Nessuna nostalgia per le montagne raccontate dal padre. La montagna è rimasta ignota, pur avendo ottimi scarponi. Non ha più fiato, i runner lo infastidiscono, la montagna è bellezza, fatica, contemplazione, un dispiegarsi del bene. Ora il suo passo è lento, pensoso, saldo ma in allarme. È chiara la logica del passo, una forma di solitudine: tornano parole, controversie, fantasmi. Allo stesso tempo si pone attenzione sullo scarpone, il ciottolo, la pietra immobile. La concentrazione è la risposta alla stanchezza fisica, la logica del passo non ha la cadenza della ragione. È una sorta di turbolenza interiore ed è diverso il cielo sotto cui si specchia quando è nella metropoli.

Alberto Rollo ha avuto un’educazione alla montagna che non vira all’alpinismo, allo “scalare me stesso” che era stato di Bonatti, quello dei grandi eroi, i solitari, quelli che aspirano alla grandezza del cielo. Li cita tutti i grandi dell’alpinismo ed è un viaggio, come un ripercorrere le letture dei grandi autori di montagna, da Rumiz a Marco Albino Ferrari, da Corona a Camanni, da Erri De Luca a Rigoni Stern. Ci si perde e ci si ritrova: come in questo libro a inseguire lo sbriciolio dei fatti e l’insorgere di sensazioni: come una ricognizione.

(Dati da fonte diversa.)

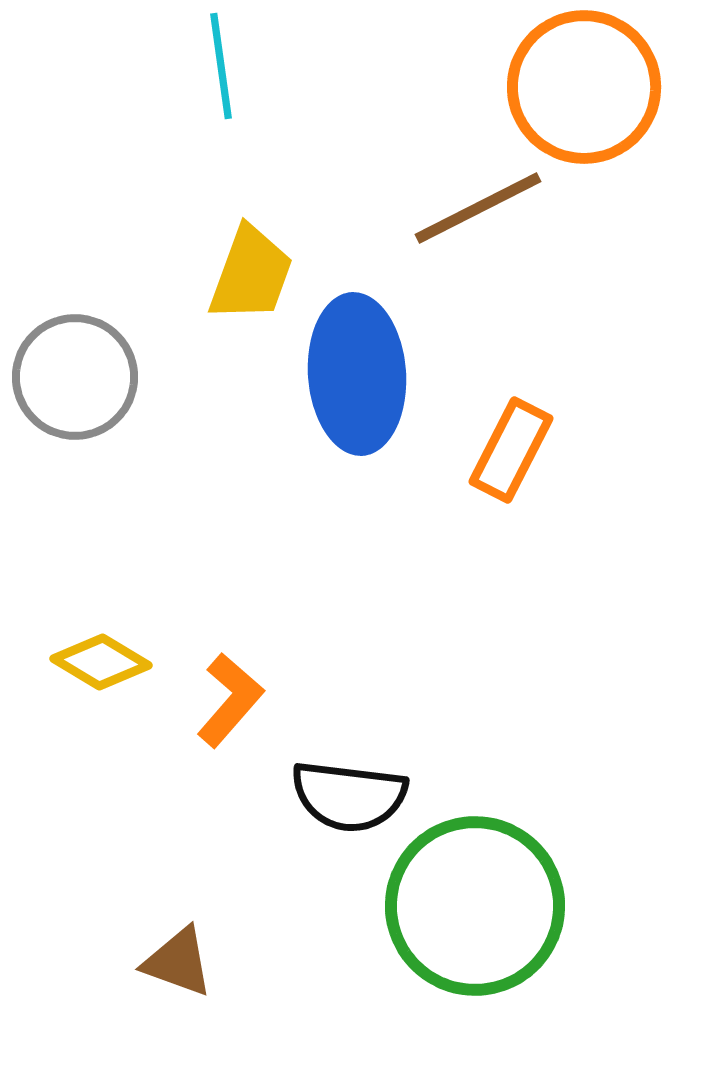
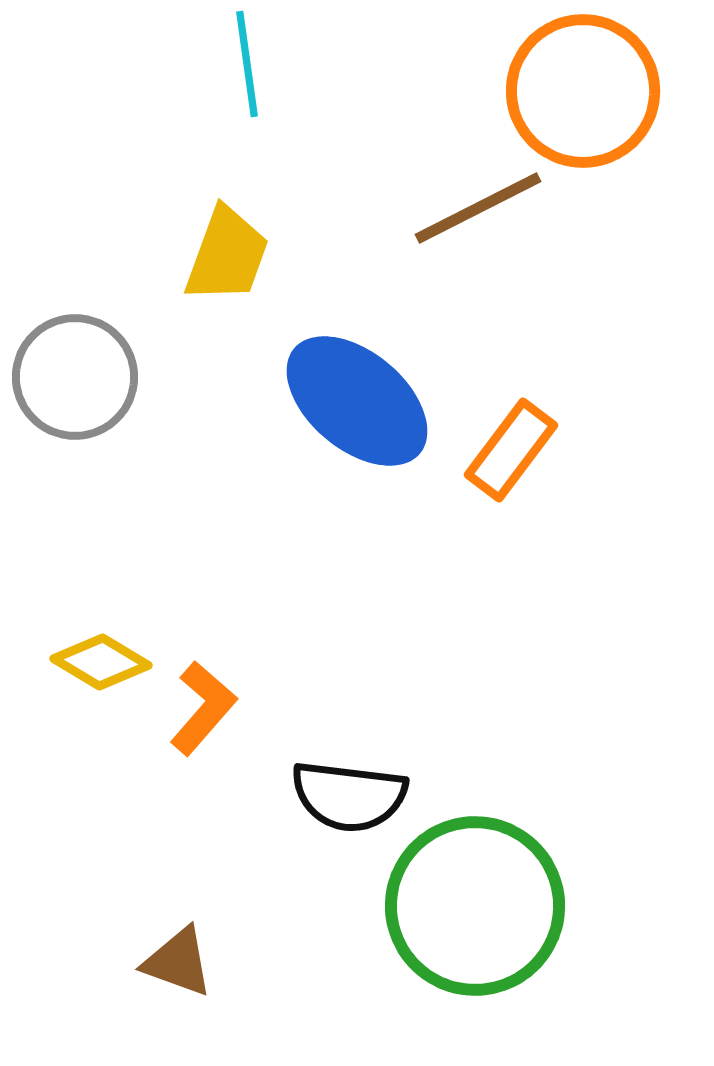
cyan line: moved 26 px right, 2 px up
orange circle: moved 1 px left, 4 px down
yellow trapezoid: moved 24 px left, 19 px up
blue ellipse: moved 27 px down; rotated 46 degrees counterclockwise
orange rectangle: rotated 10 degrees clockwise
orange L-shape: moved 27 px left, 8 px down
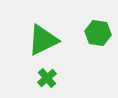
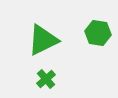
green cross: moved 1 px left, 1 px down
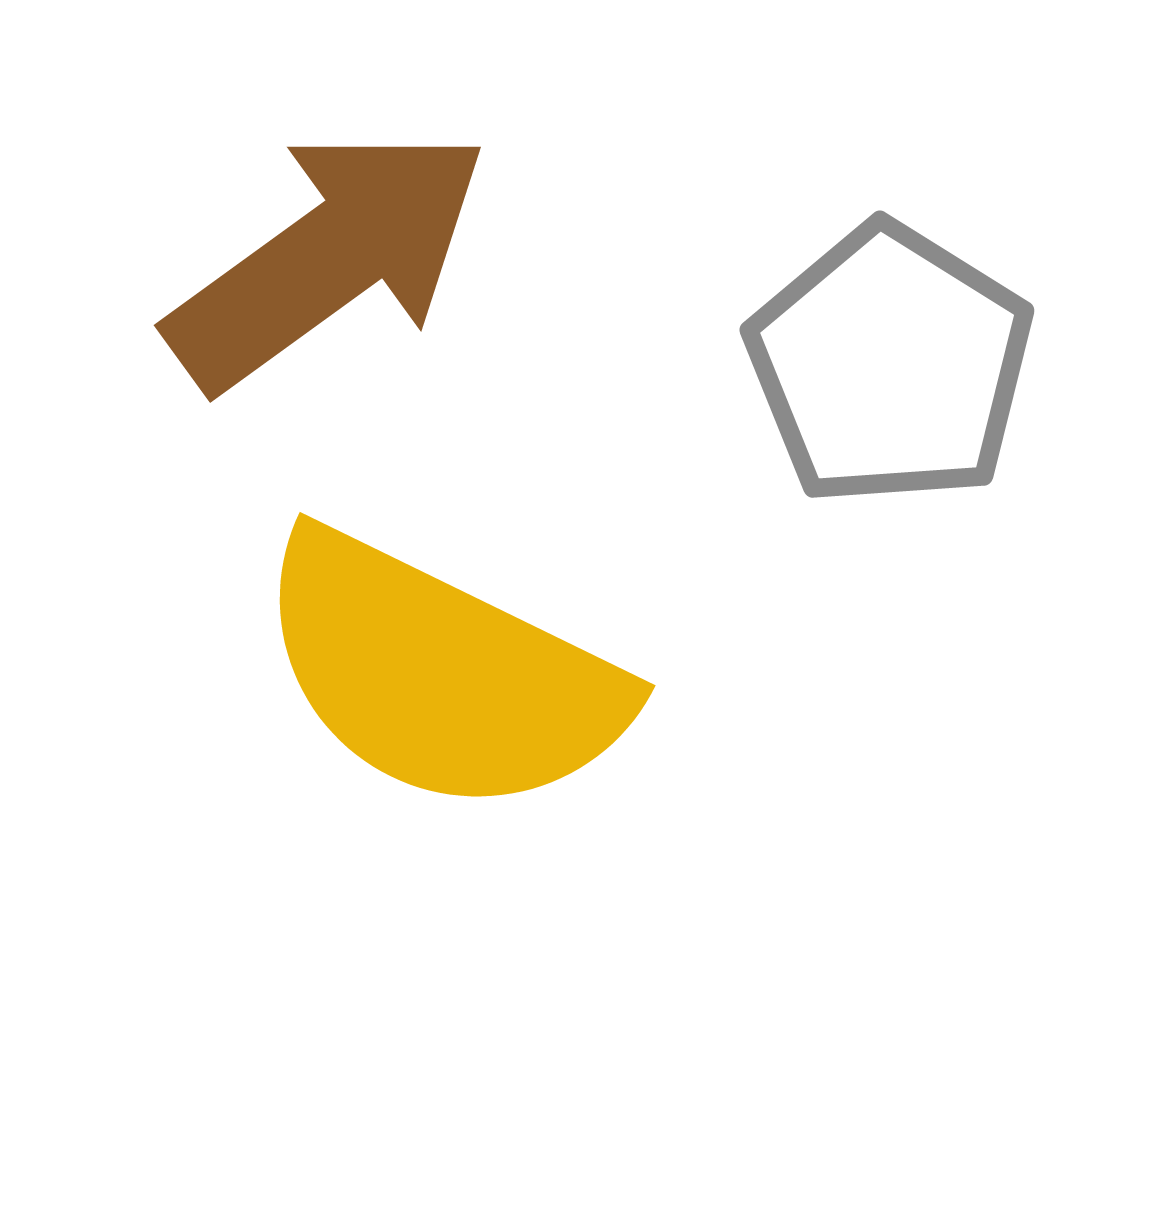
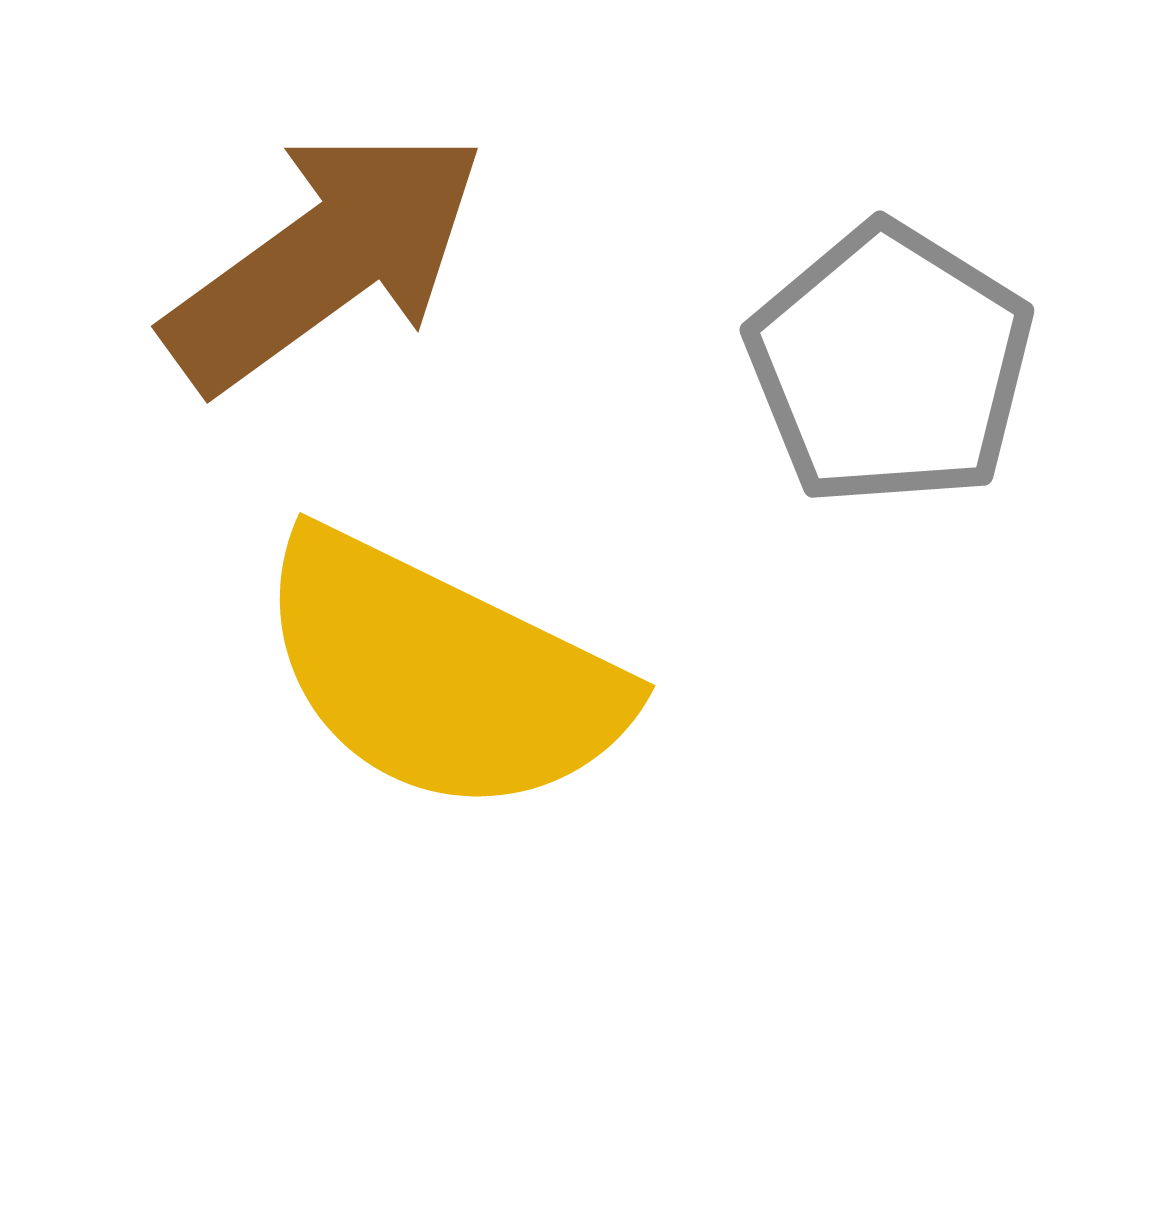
brown arrow: moved 3 px left, 1 px down
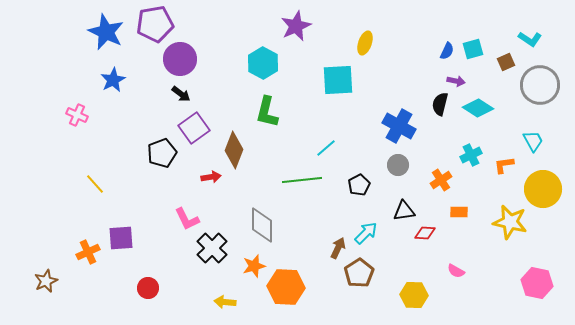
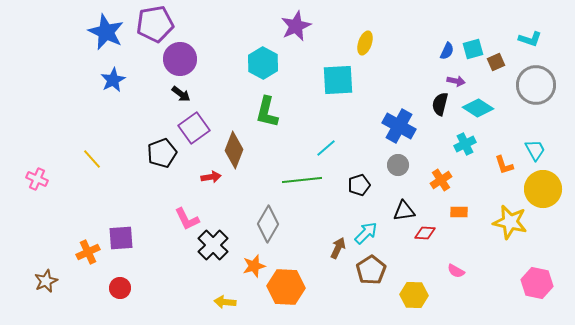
cyan L-shape at (530, 39): rotated 15 degrees counterclockwise
brown square at (506, 62): moved 10 px left
gray circle at (540, 85): moved 4 px left
pink cross at (77, 115): moved 40 px left, 64 px down
cyan trapezoid at (533, 141): moved 2 px right, 9 px down
cyan cross at (471, 155): moved 6 px left, 11 px up
orange L-shape at (504, 165): rotated 100 degrees counterclockwise
yellow line at (95, 184): moved 3 px left, 25 px up
black pentagon at (359, 185): rotated 10 degrees clockwise
gray diamond at (262, 225): moved 6 px right, 1 px up; rotated 30 degrees clockwise
black cross at (212, 248): moved 1 px right, 3 px up
brown pentagon at (359, 273): moved 12 px right, 3 px up
red circle at (148, 288): moved 28 px left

In questo libro c’è davvero tantissimo, c’è l’immaginazione e c’è la durezza della vita di chi abita la montagna e di chi abita la grande città. Se Cognetti si sente tradito dalla città, da Milano, Alberto Rollo si sente salvo dentro i viluppi di una metropoli. Siamo noi che facciamo le città e non smettiamo di farle, hanno uno spirito che è il nostro e che si muove nel tempo, ne facciamo la cultura percorrendole, mettiamo i nostri ometti di pietra per quelli che ci seguono. Rollo si porta dietro la città e sa che la montagna può essere protetta se parallelamente anche la città si salva. Il dolomitico duomo di Milano di Dino Buzzati ben rende questa commistione, questo groviglio di città e montagna.

Torna in Valsesia, a Varallo, per chiudere questa che definisce un’escursione letteraria (“deliberatamente erratica ricognizione narrativa”) a riannodare un filo che sembra tirato dall’infanzia alla piena maturità, un percorso che si arricchisce di assonanze e concomitanze. Gli ometti di pietra sono fatti di carta o di musica o di immaginazione per quest’uomo di libri e noi in questo suo libro ci perdiamo e poi ci ritroviamo, dopo tanto avere imparato e immaginato, sotto un grande cielo.